Atinc Ozkan, Analyst
Thank you, and congratulations for a strong backlog growth at the end of the year. I have three questions today. The first one is if you could provide an update on how we should look at investment needs going forward, given that the Ramat Beka investment will be mostly completed in 2024. I know that you have been spending around $180 million, $200 million per annum, but demand is there and are we going to see new investments from Elbit, let's say in 2025? My second question is kind of related to that. Given the emerging need for multi-domain warfare across the globe and what we see in Gaza, Red Sea, or Ukraine, and given Elbit's capabilities, wide range of capabilities, in which segment do you see the strongest growth? Not regions, which segments? For instance, I noticed that there is this emerging kamikaze drones and loitering munitions threats and there appears to be no remedies, soft skill or hard skill when these come in swarms. So is there a solution for that? Do you have a specific solution for this that you could basically teach to global militaries? That's the second one. And the third one is I've seen some articles in the Israeli press that the MoU with Itochu in Japan has been cancelled. But Japan is probably going to be the third largest military defense spender. They are boosting their defense budget. So what is your strategy there to penetrate this important market? Thank you.
Kobi Kagan, CFO
Thank you, Atinc and good morning. As you know, we're not providing guidance, but with the inauguration of the Ramat Beka facility and fully going live of the ERP, the new ERP system, which required a lot of CapEx investment in recent years, we might expect a reduction in CapEx investment in the coming years. So I think that gives my view of how we are going to address CapEx in recent years.
Atinc Ozkan, Analyst
Should I take that as a reduction in absolute levels or as a percentage of revenues?
Kobi Kagan, CFO
Again, you should take it as a non-guidance remark of a small reduction in CapEx in the coming years.
Atinc Ozkan, Analyst
Understood. Thank you.
Butzi Machlis, CEO
With regard to the second question, I don't think that there is one area, which I can identify as a growth engine for the company. Actually, there are different growth engines in each division, in each segment. And each one of them has its own uniqueness and its own capabilities. And that's the beauty of our portfolio, that we are not dependent just on one segment or just on one growth engine. With regard to just to answer your question about swarms and UAVs, of course we have solutions for that, which are based on countermeasures, based on hard-kill solutions and based on energy weapon solutions as well, which we are developing for many customers around the globe. With regards to Japan, we of course respect the decision. Japan is an important market and we know that budgets are increasing in this market. We have collaboration in this place and we have opportunities in Japan. And we're going to continue to work in this market.
Atinc Ozkan, Analyst
Thank you, gentlemen.
Rami Myerson, VP, Investor Relations
Thank you, Atinc.
Operator, Operator
There are no further questions at this time. Before I ask Mr. Machlis to provide his closing statement, I would like to remind participants that a replay of this call will be available two hours after the conference ends.

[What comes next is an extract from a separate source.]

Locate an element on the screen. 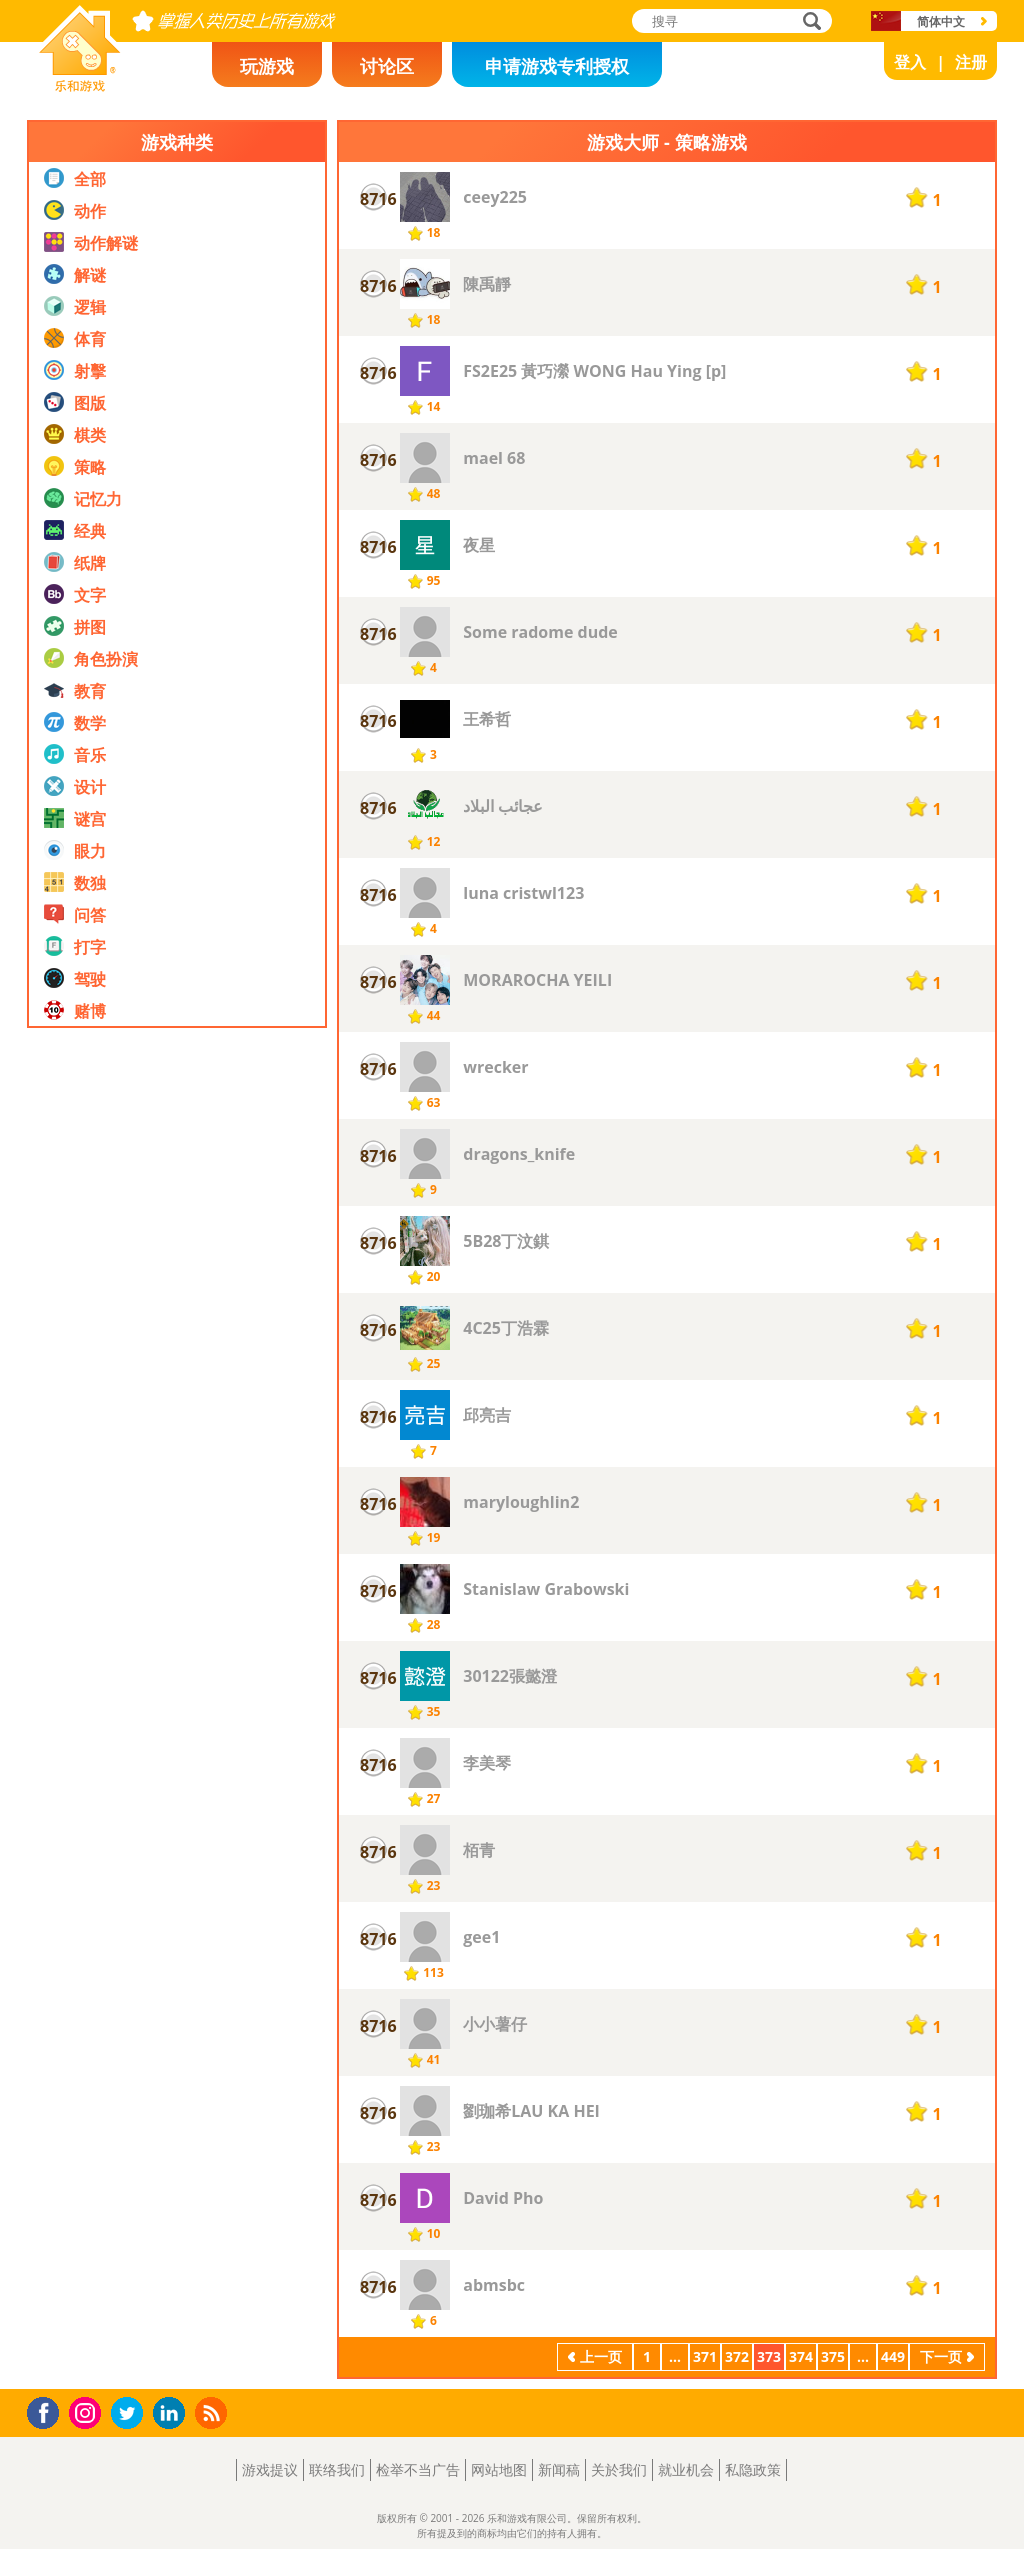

In the U.S., the phone number to call is 1-888-782-4291. For calls from Israel, please use 039-255-900, and for international callers, the number is 9723-9255-900. A replay will also be accessible on the company's website at www.elbitsystems.com.
Butzi Machlis, CEO
Yes, I would like to thank all our employees for their continued hard work and contribution to Elbit Systems' success. To everyone on the call, thank you for joining us today and for your continued support and interest in our company. Have a good day and goodbye.